Placement Prep

Decode Ways: Count All Decodings of a Digit Sequence

Count all valid letter strings a digit sequence can represent, using recursion, memoization, and dynamic programming, with worked examples and edge-case handling.

By FACE Prep Team 5 min read
dynamic-programming recursion algorithms interview-questions digit-string coding-interviews placement-prep

Counting all valid ways to decode a digit string into letters, where 1 maps to A and 26 maps to Z, is a dynamic programming problem that appears often in placement coding rounds at product companies.

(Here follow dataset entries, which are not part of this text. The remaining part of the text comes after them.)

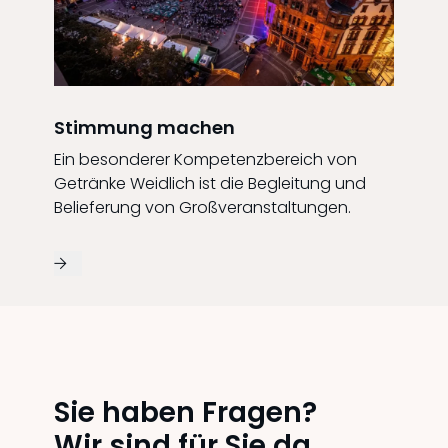
Stimmung machen
Ein besonderer Kompetenzbereich von
Getränke Weidlich ist die Begleitung und
Belieferung von Großveranstaltungen.
Sie haben Fragen?
Wir sind für Sie da.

This article covers the canonical decode ways problem end to end: the encoding rules, edge cases that eliminate decodings entirely, a recursive solution with its complexity trade-off, and a bottom-up DP solution that runs in O(n) time. Pairing this with related digit manipulation practice builds a solid base for the array-and-string section of coding interviews.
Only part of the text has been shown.